[[ Dataset content, beginning ]]
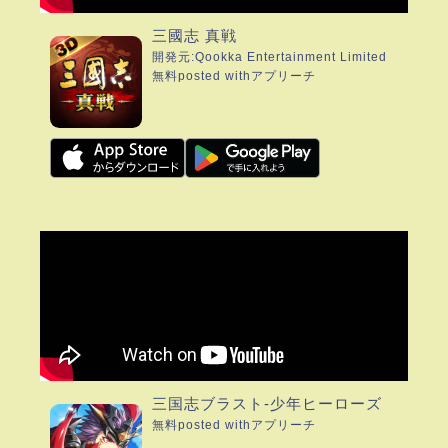
三國志 真戦
開発元:
Qookka Entertainment Limited
無料
posted with
アプリーチ
三国志ブラスト-少年ヒーローズ
無料
posted with
アプリーチ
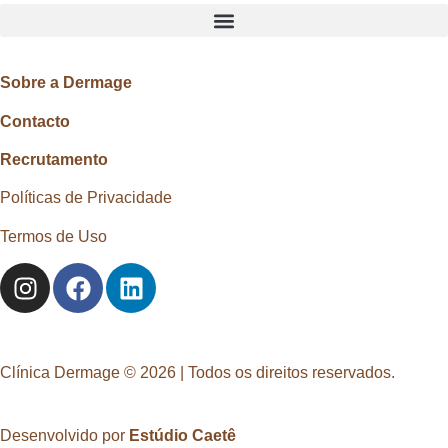
Sobre a Dermage
Contacto
Recrutamento
Políticas de Privacidade
Termos de Uso
Clínica Dermage © 2026 | Todos os direitos reservados.
Desenvolvido por
Estúdio Caetê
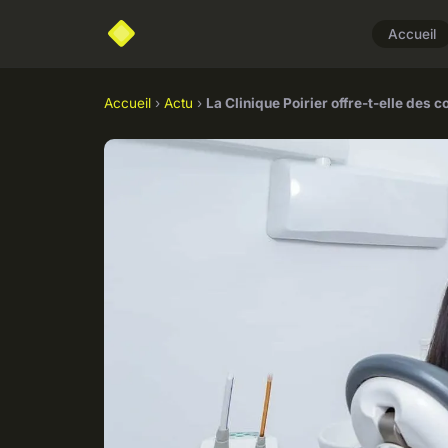
Accueil
Accueil
›
Actu
›
La Clinique Poirier offre-t-elle des c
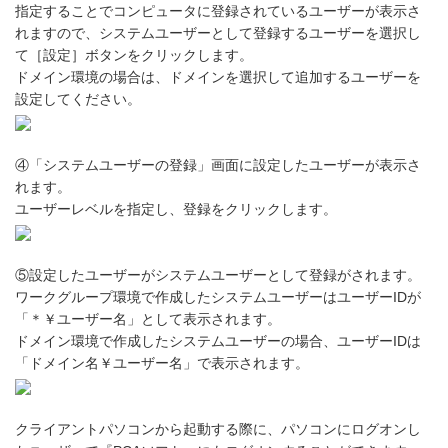
指定することでコンピュータに登録されているユーザーが表示さ
れますので、システムユーザーとして登録するユーザーを選択し
て［設定］ボタンをクリックします。
ドメイン環境の場合は、ドメインを選択して追加するユーザーを
設定してください。
④「システムユーザーの登録」画面に設定したユーザーが表示さ
れます。
ユーザーレベルを指定し、登録をクリックします。
⑤設定したユーザーがシステムユーザーとして登録がされます。
ワークグループ環境で作成したシステムユーザーはユーザーIDが
「＊￥ユーザー名」として表示されます。
ドメイン環境で作成したシステムユーザーの場合、ユーザーIDは
「ドメイン名￥ユーザー名」で表示されます。
クライアントパソコンから起動する際に、パソコンにログオンし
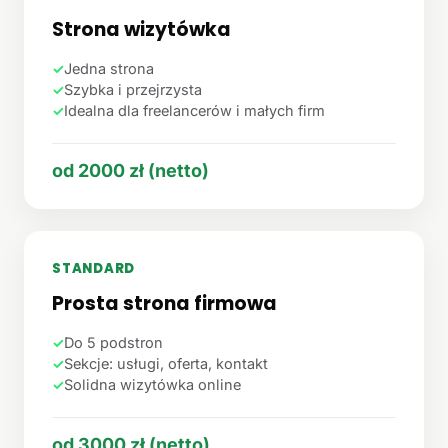
Strona wizytówka
✓
Jedna strona
✓
Szybka i przejrzysta
✓
Idealna dla freelancerów i małych firm
od 2000 zł (netto)
STANDARD
Prosta strona firmowa
✓
Do 5 podstron
✓
Sekcje: usługi, oferta, kontakt
✓
Solidna wizytówka online
od 3000 zł (netto)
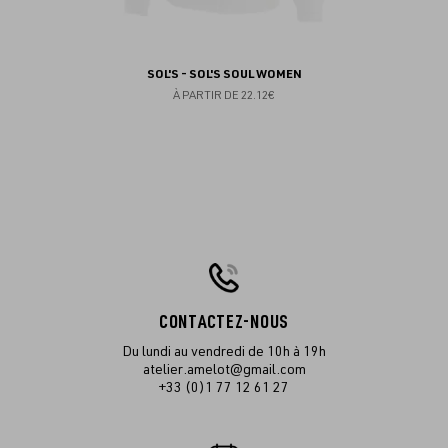
SOL'S - SOL'S SOUL WOMEN
À PARTIR DE
22.12€
CONTACTEZ-NOUS
Du lundi au vendredi de 10h à 19h
atelier.amelot@gmail.com
+33 (0)1 77 12 61 27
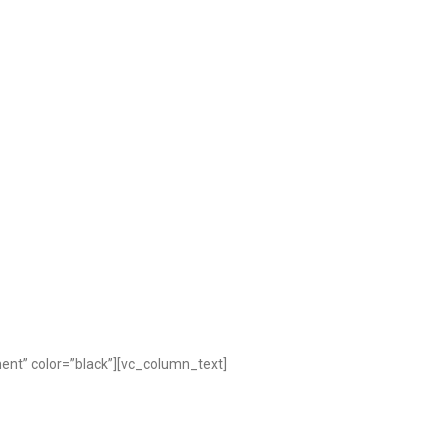
ent” color=”black”][vc_column_text]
[[ Dataset content, end ]]
> **Problem**:
Your task is to collect every line above that contains the word "Dermage".

> **Solution to this problem**:
Sobre a Dermage
Clínica Dermage © 2026 | Todos os direitos reservados.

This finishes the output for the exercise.